Here’s How HBO’s Most-Viewed Show Also Became Its Most Hated
HBO’s Euphoria is a story that revolves around the lives of high school kids of East Highland. It is a story about love, loss, obsession, and addiction. The teen drama series, created by Sam Levinson, first aired in 2019, is now in the middle of a very promising season two and was renewed for another one on February 4.
It started off by establishing who at the time seemed to be our protagonist, Rue Bennett, played by Zendaya (for which she also won an Emmy for Outstanding Lead Actress in a Drama Series and became the youngest actor to do so), a drug addict who has recently been released from the rehab after surviving a nearly-fatal overdose. From there, the show takes off in multiple different directions covering the lives of Rue’s friends—Cassie (Sydney Sweeney), Lexi (Maude Apatow), Maddy (Alexa Demie), Nate (Jacob Elordi), Kat (Barbie Ferreira) and more—and her love interest Jules (Hunter Schafer), a new trans girl in the town.
The show was recently criticized by Drug Abuse Resistance Education (D.A.R.E), an anti-drug organization. “It is unfortunate that HBO, social media, television program reviewers, and paid advertising have chosen to refer to the show as ‘groundbreaking’, rather than recognizing the potential negative consequences on school-age children who today face unparalleled risks and mental health challenges,” D.A.R.E. said in a statement.
This is not the first time a show has been under the lens. In the Season 1 finale of Netflix’s 13 Reasons Why, Hannah Baker (Katherine Langford), another high school kid, slits her wrists in a bathtub and kills herself. Honestly, that scene was not easy to watch. Euphoria, as an entire series, is not easy to watch, which is why Zendaya also issued a warning on her social media channels saying that Season 2 especially is for mature audiences only.
D.A.R.E. stated that Euphoria glorifies drug use, addiction, anonymous sex, violence, and other destructive behaviors. But does it really? How is it even possible to glorify someone who has probably hit rock bottom in their life?
In the fourth episode of the second season, we see Rue struggling mentally after Jules tried to make her jealous while flirting with Elliot (Domnic Fike). We see her trying to self-harm by mixing Class A narcotics with alcohol, which could potentially kill her. We see her missing her dead father as she clenches the blazer of guest star Labrinth while hugging him during his performance at the altar of a church—all of which is in her head as she trips on more drugs.

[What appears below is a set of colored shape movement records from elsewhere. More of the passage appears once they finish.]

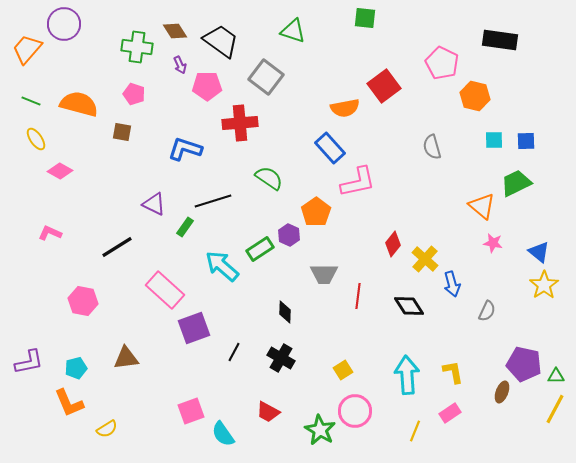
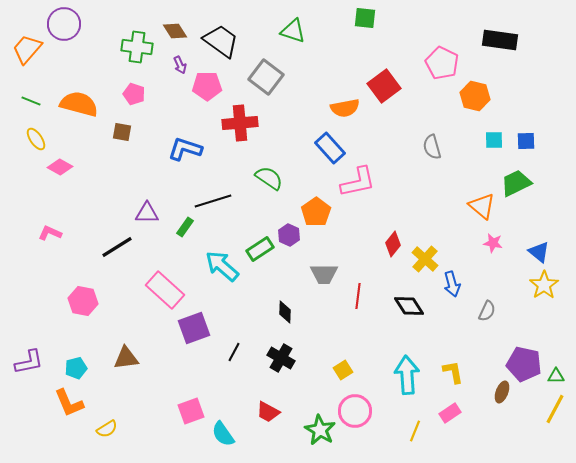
pink diamond at (60, 171): moved 4 px up
purple triangle at (154, 204): moved 7 px left, 9 px down; rotated 25 degrees counterclockwise
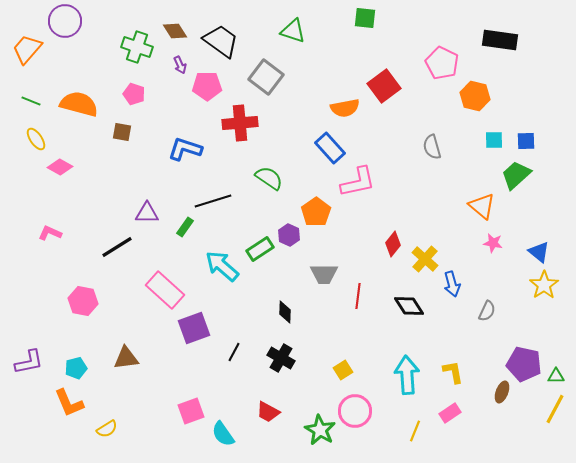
purple circle at (64, 24): moved 1 px right, 3 px up
green cross at (137, 47): rotated 12 degrees clockwise
green trapezoid at (516, 183): moved 8 px up; rotated 16 degrees counterclockwise
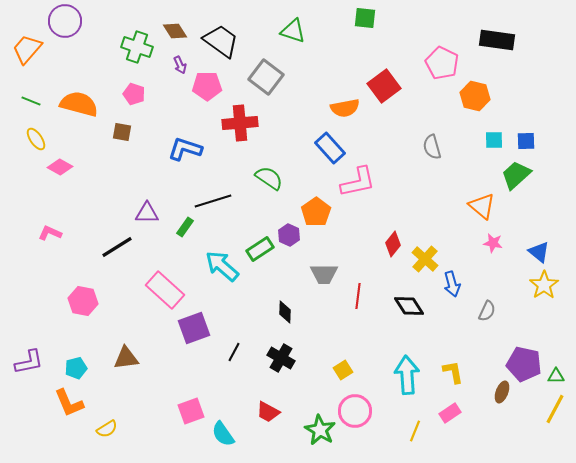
black rectangle at (500, 40): moved 3 px left
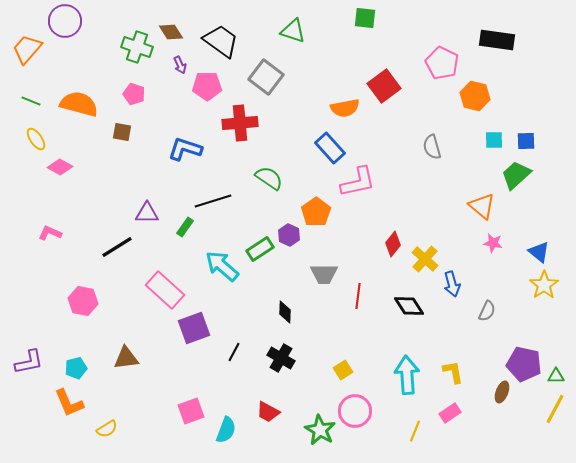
brown diamond at (175, 31): moved 4 px left, 1 px down
cyan semicircle at (223, 434): moved 3 px right, 4 px up; rotated 124 degrees counterclockwise
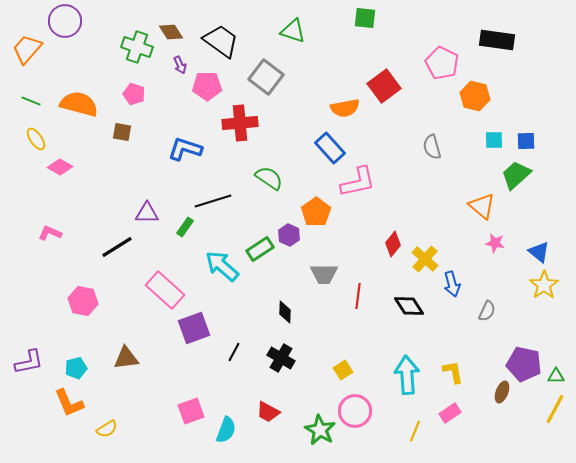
pink star at (493, 243): moved 2 px right
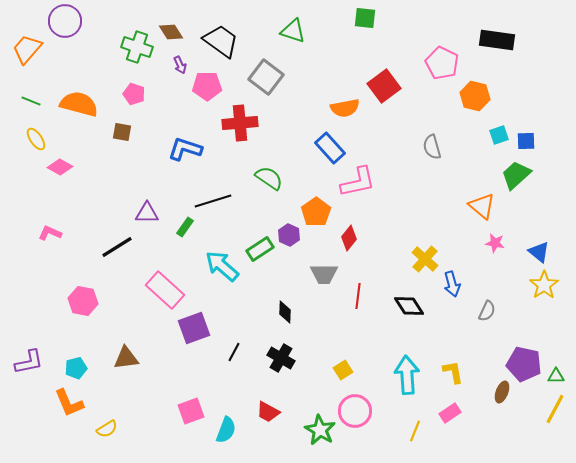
cyan square at (494, 140): moved 5 px right, 5 px up; rotated 18 degrees counterclockwise
red diamond at (393, 244): moved 44 px left, 6 px up
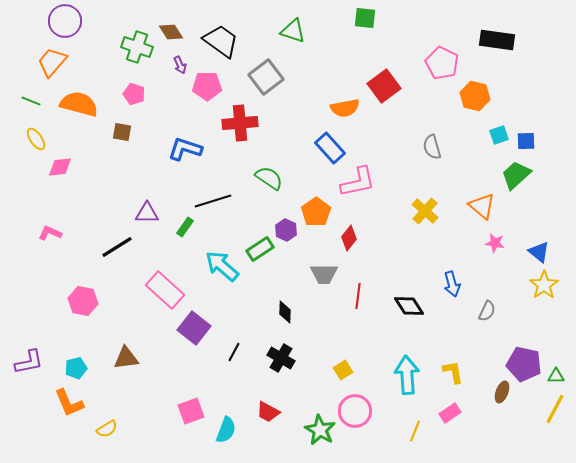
orange trapezoid at (27, 49): moved 25 px right, 13 px down
gray square at (266, 77): rotated 16 degrees clockwise
pink diamond at (60, 167): rotated 35 degrees counterclockwise
purple hexagon at (289, 235): moved 3 px left, 5 px up
yellow cross at (425, 259): moved 48 px up
purple square at (194, 328): rotated 32 degrees counterclockwise
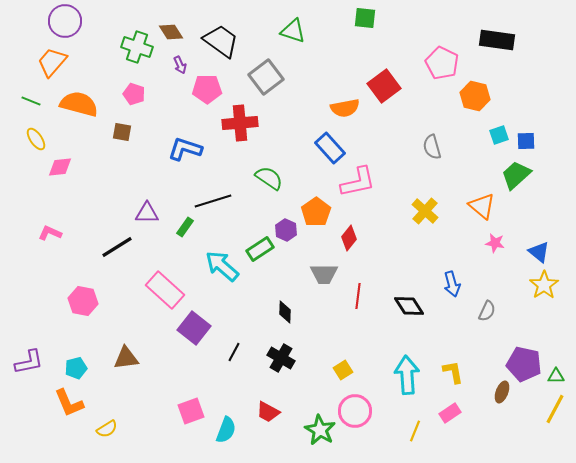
pink pentagon at (207, 86): moved 3 px down
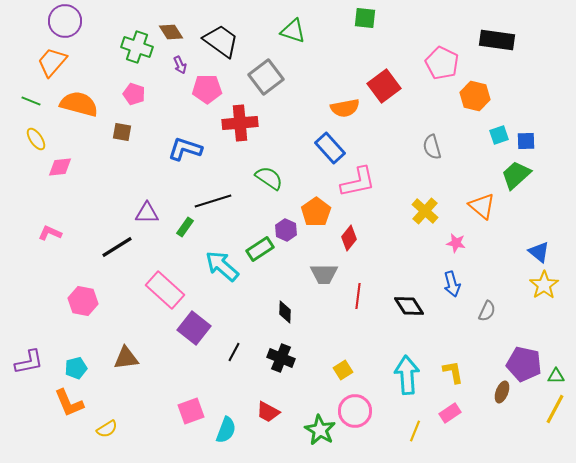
pink star at (495, 243): moved 39 px left
black cross at (281, 358): rotated 8 degrees counterclockwise
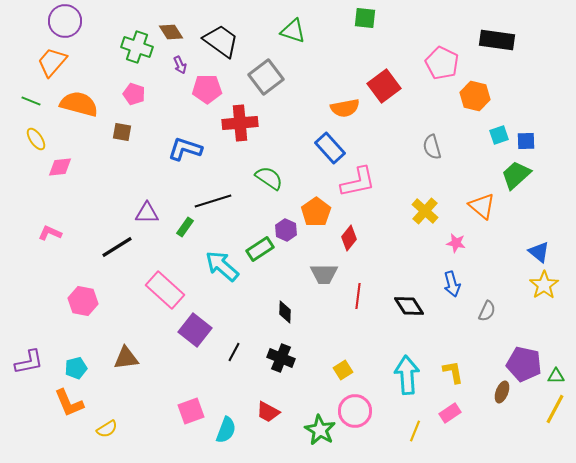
purple square at (194, 328): moved 1 px right, 2 px down
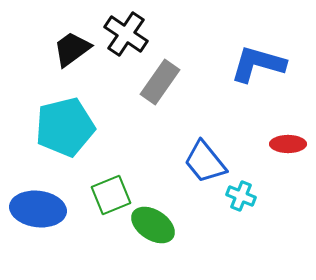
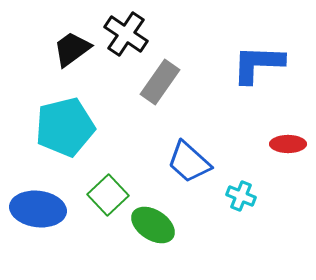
blue L-shape: rotated 14 degrees counterclockwise
blue trapezoid: moved 16 px left; rotated 9 degrees counterclockwise
green square: moved 3 px left; rotated 21 degrees counterclockwise
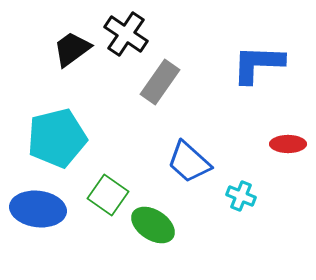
cyan pentagon: moved 8 px left, 11 px down
green square: rotated 12 degrees counterclockwise
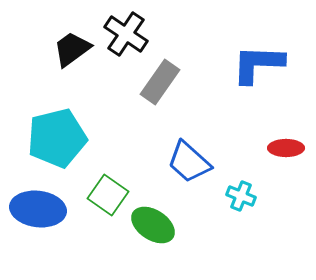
red ellipse: moved 2 px left, 4 px down
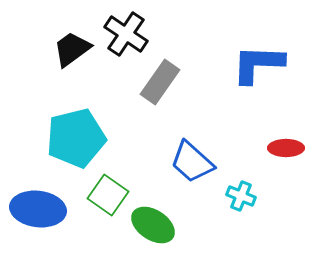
cyan pentagon: moved 19 px right
blue trapezoid: moved 3 px right
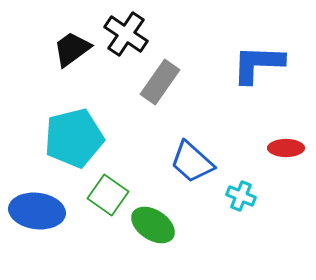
cyan pentagon: moved 2 px left
blue ellipse: moved 1 px left, 2 px down
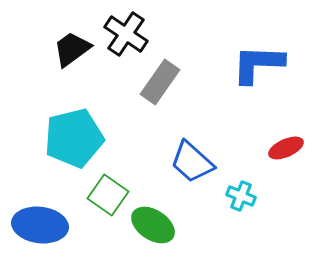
red ellipse: rotated 24 degrees counterclockwise
blue ellipse: moved 3 px right, 14 px down
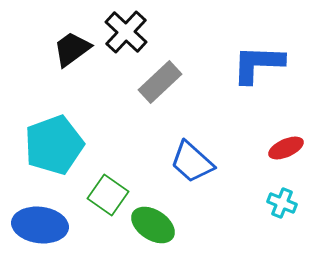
black cross: moved 2 px up; rotated 9 degrees clockwise
gray rectangle: rotated 12 degrees clockwise
cyan pentagon: moved 20 px left, 7 px down; rotated 6 degrees counterclockwise
cyan cross: moved 41 px right, 7 px down
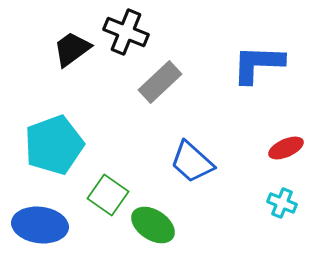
black cross: rotated 21 degrees counterclockwise
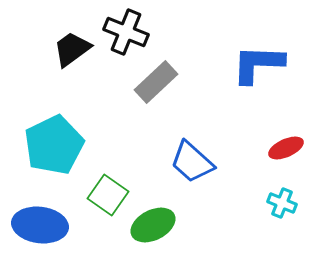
gray rectangle: moved 4 px left
cyan pentagon: rotated 6 degrees counterclockwise
green ellipse: rotated 60 degrees counterclockwise
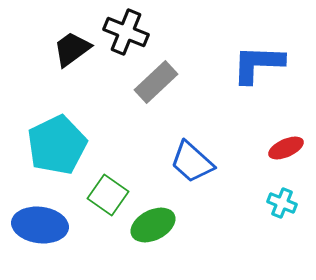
cyan pentagon: moved 3 px right
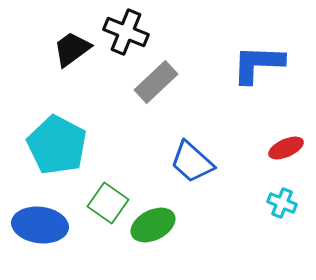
cyan pentagon: rotated 18 degrees counterclockwise
green square: moved 8 px down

In counter to D.A.R.E.’s statement, Zendaya said that the show is not a “mortal tale” and does not tell anyone how to live or not to live their lives. If anything, it helps people feel a little bit less alone in their experience and their pain. The subject matter of the show does not exactly paint a pretty picture of the world but a picture that needed to be seen and heard.
Levinson himself was an addict and said that he spent the majority of his teenage years in and out of hospitals, rehabs, and halfway houses. He sees a younger him in Rue and it would only be fair to assume that others might too.
The same episode, which drew 3.2 million viewers across three linear airings on HBO and streams on HBO Max, also showed Cassie’s obsession with her best friend’s ex-boyfriend, Nate. How she gets drunk out of her mind, caught up between wanting a stable relationship with him and knowing full well that she might never get what she wants.
In a recent episode, Rue, unable to pay her debt to a drug dealer Laurie, faces consequences far worse than any high-schooler can imagine. That is not glorifying addiction, that is showing what addiction can do to a teenager. The explicitness of the show is not its downside but a window to the world of abuse and addiction.
Euphoria is a story about people and their lives, and how these lives are beyond books and grades and school. It is a story about kids raised with an absent father and a mother who never has an empty wine glass; about a young girl who found her sister almost dead on the bathroom floor; about a boy who had nothing growing up and resorted to being a dealer; about a girl struggling to find herself in a world of perfect shapes and sizes of bodies.
The first time I ever saw such explicit drug abuse was in the movie Requiem for a Dream (2000), which showed how addiction did irreversible damage to lives; how love and family meant nothing compared to a shot of heroin. It has been 22 years since then, but the narrative still remains the same.